Patriarchat Moskiewski zawiesza współpracę z Konstantynopolem. "Sytuacja zagraża całemu światu prawosławnemu"
Biskupi Rosyjskiego Kościoła Prawosławnego zgromadzeni na zwołanym w trybie pilnym Świętym Synodzie postanowili zawiesić swoje więzy z Patriarchatem Ekumenicznym w Konstantynopolu - czytamy w komunikacie opublikowanym w stolicy Rosji.
Decyzja ta jest odpowiedzią na mianowanie 7 września przez patriarchę Bartłomieja I dwóch egzarchów dla Ukrainy, w ramach rozpoczęcia procedur przyznawania autokefalii Ukraińskiemu Kościołowi Prawosławnemu.
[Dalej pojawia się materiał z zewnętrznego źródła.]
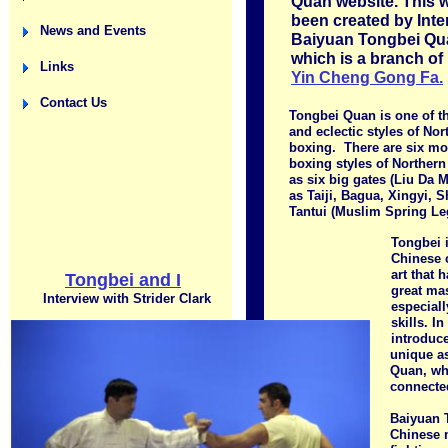
Quan website. This 
been created by Inte
News and Events
Baiyuan Tongbei Qua
which is a branch of
Links
Yin Cheng Gong Fa.
Contact Us
Tongbei Quan is one of t
and eclectic styles of No
boxing. There are six mo
boxing styles of Northern
as six big gates (Liu Da 
as Taiji, Bagua, Xingyi, 
Tantui (Muslim Spring Le
Tongbei i
Chinese c
art that 
Tongbei and I
great ma
Interview with Strider Clark
especiall
skills. In
introduc
unique a
Quan, whi
connected
Baiyuan 
Chinese m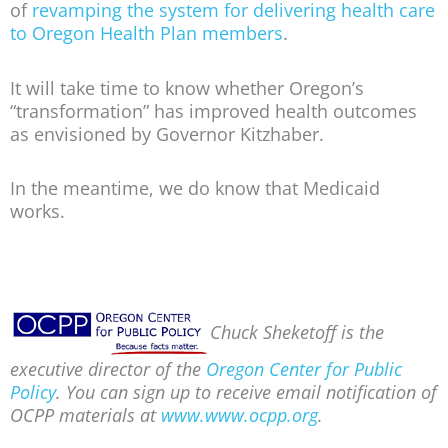
of
revamping the system for delivering health care
to Oregon Health Plan members
.
It will take time to know whether Oregon’s
“transformation” has improved health outcomes
as envisioned by Governor Kitzhaber.
In the meantime, we do know that Medicaid
works.
Chuck Sheketoff is the
executive director of the
Oregon Center for Public
Policy
. You can sign up to receive email notification of
OCPP materials at
www.www.ocpp.org
.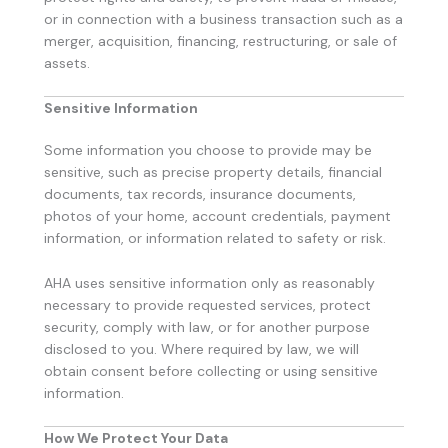
or in connection with a business transaction such as a
merger, acquisition, financing, restructuring, or sale of
assets.
Sensitive Information
Some information you choose to provide may be
sensitive, such as precise property details, financial
documents, tax records, insurance documents,
photos of your home, account credentials, payment
information, or information related to safety or risk.
AHA uses sensitive information only as reasonably
necessary to provide requested services, protect
security, comply with law, or for another purpose
disclosed to you. Where required by law, we will
obtain consent before collecting or using sensitive
information.
How We Protect Your Data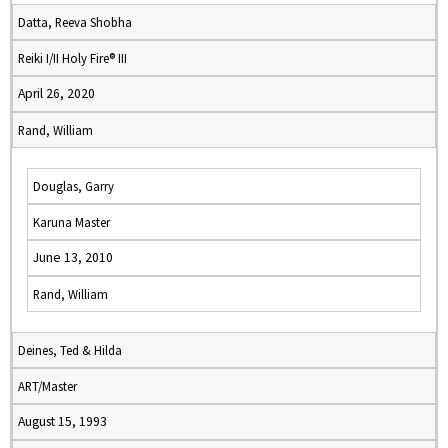
Datta, Reeva Shobha
Reiki I/II Holy Fire® III
April 26, 2020
Rand, William
Douglas, Garry
Karuna Master
June 13, 2010
Rand, William
Deines, Ted & Hilda
ART/Master
August 15, 1993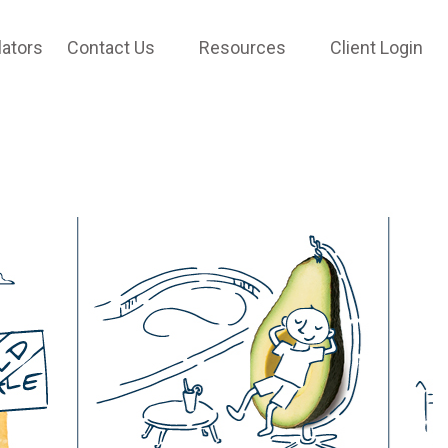
lators
Contact Us
Resources
Client Login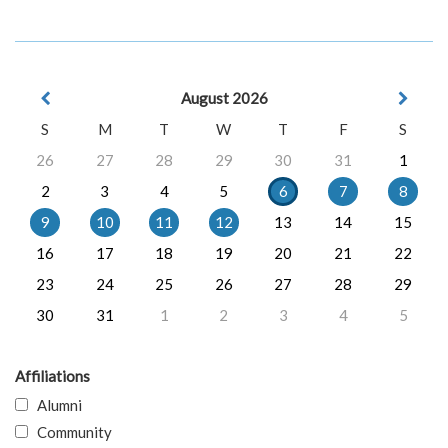
August 2026
S
M
T
W
T
F
S
26
27
28
29
30
31
1
2
3
4
5
6
7
8
9
10
11
12
13
14
15
16
17
18
19
20
21
22
23
24
25
26
27
28
29
30
31
1
2
3
4
5
Affiliations
Alumni
Community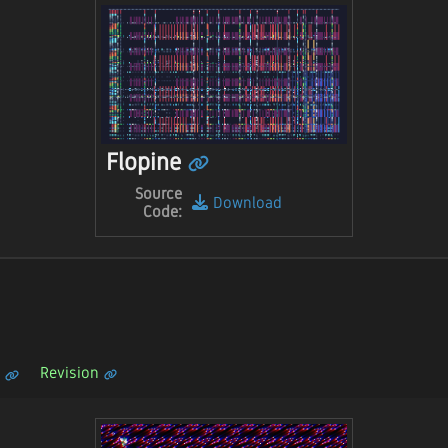
Flopine
Source
Download
Code:
Revision
n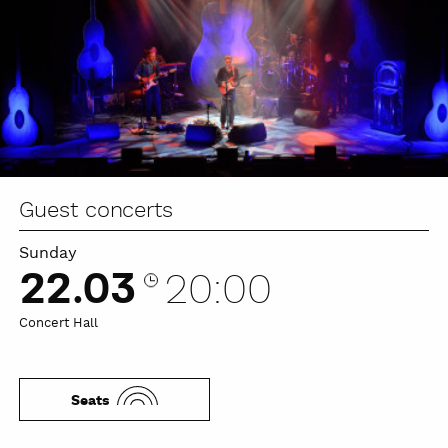
Guest concerts
Sunday
22.03
20:00
Concert Hall
Seats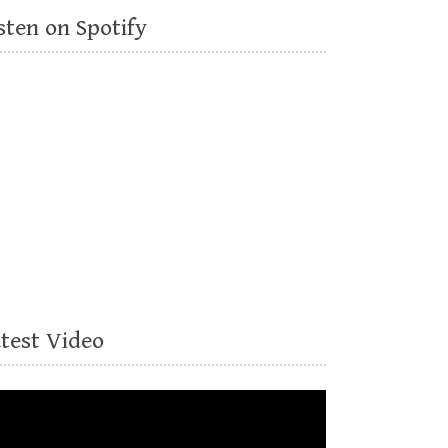
sten on Spotify
atest Video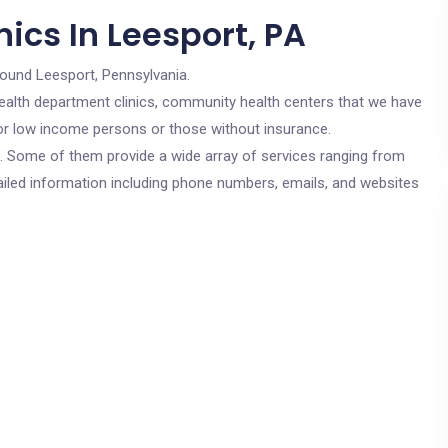
ics In Leesport, PA
round Leesport, Pennsylvania.
c health department clinics, community health centers that we have
 for low income persons or those without insurance.
cs. Some of them provide a wide array of services ranging from
ailed information including phone numbers, emails, and websites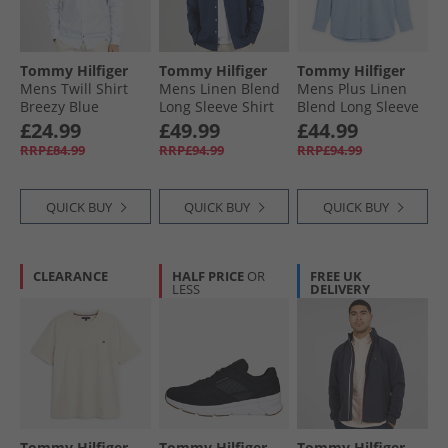
Tommy Hilfiger
Tommy Hilfiger
Tommy Hilfiger
Mens Twill Shirt
Mens Linen Blend
Mens Plus Linen
Breezy Blue
Long Sleeve Shirt
Blend Long Sleeve
Carbon Navy
Shirt Cloudy Blue
£24.99
£49.99
£44.99
RRP£84.99
RRP£94.99
RRP£94.99
QUICK BUY
QUICK BUY
QUICK BUY
CLEARANCE
HALF PRICE
OR
FREE UK
LESS
DELIVERY
Tommy Hilfiger
Tommy Hilfiger
Tommy Hilfiger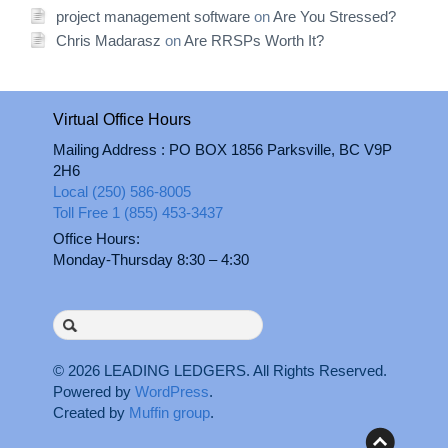
project management software
on
Are You Stressed?
Chris Madarasz
on
Are RRSPs Worth It?
Virtual Office Hours
Mailing Address : PO BOX 1856 Parksville, BC V9P
2H6
Local (250) 586-8005
Toll Free 1 (855) 453-3437
Office Hours:
Monday-Thursday 8:30 – 4:30
Search
for:
© 2026
LEADING LEDGERS
. All Rights Reserved.
Powered by
WordPress
.
Created by
Muffin group
.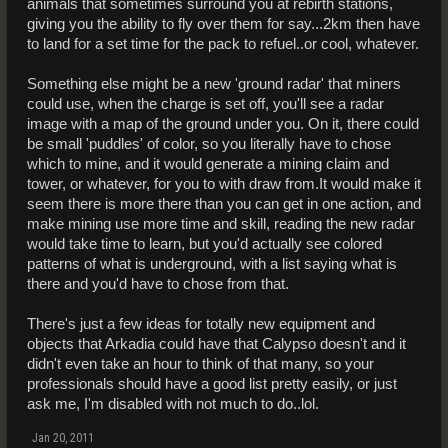
animals that sometimes surround you at rebirth stations,
giving you the ability to fly over them for say...2km then have
to land for a set time for the pack to refuel..or cool, whatever.
Something else might be a new 'ground radar' that miners
could use, when the charge is set off, you'll see a radar
image with a map of the ground under you. On it, there could
be small 'puddles' of color, so you literally have to chose
which to mine, and it would generate a mining claim and
tower, or whatever, for you to with draw from.It would make it
seem there is more there than you can get in one action, and
make mining use more time and skill, reading the new radar
would take time to learn, but you'd actually see colored
patterns of what is underground, with a list saying what is
there and you'd have to chose from that.
There's just a few ideas for totally new equipment and
objects that Arkadia could have that Calypso doesn't and it
didn't even take an hour to think of that many, so your
professionals should have a good list pretty easily, or just
ask me, I'm disabled with not much to do..lol.
Jan 20, 2011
Zostali nimi arcybiskup Pamfilii Daniel (Zeliński) ze Stanów Zjednoczonych i biskup Edmontonu w Kanadzie, Hilarion.
W wydanym w Moskwie komunikacie czytamy między innymi:
Patriarchat Moskiewski jest zmuszony zawiesić liturgiczne modlitewne wspomnienie patriarchy Konstantynopola i z głębokim żalem zawiesić koncelebrację z hierarchami Patriarchatu Konstantynopola, jak również anulować udział Rosyjskiego Kościoła Prawosławnego w zgromadzeniach episkopatu oraz w dialogach teologicznych, komisjach wielostronnych i wszelkich innych strukturach pod przewodnictwem lub współprzewodnictwem przedstawicieli Patriarchatu Konstantynopola.
W przypadku, gdyby Patriarchat Konstantynopola nadal prowadził działalność niekanoniczną na terenie Ukraińskiego Kościoła Prawosławnego, będziemy zmuszeni całkowicie zerwać komunię eucharystyczną z Patriarchatem Konstantynopola. Cała odpowiedzialność za tragiczne konsekwencje tego podziału będzie spoczywać osobiście na patriarsze Bartłomieju z Konstantynopola i na hierarchach go wspierających.
Mając świadomość, że obecna sytuacja zagraża całemu światu prawosławnemu, w tej trudnej godzinie prosimy lokalne Kościoły Autokefaliczne o wsparcie i wzywamy prymasów Kościołów, aby w pełni uświadomili sobie naszą wspólną odpowiedzialność za losy świata prawosławnego i zainicjowali braterską, wszech prawosławną dyskusję na temat sytuacji Kościoła na Ukrainie.
Wzywamy cały Rosyjski Kościół Prawosławny do żarliwej modlitwy o zachowanie jedności Świętego Prawosławia.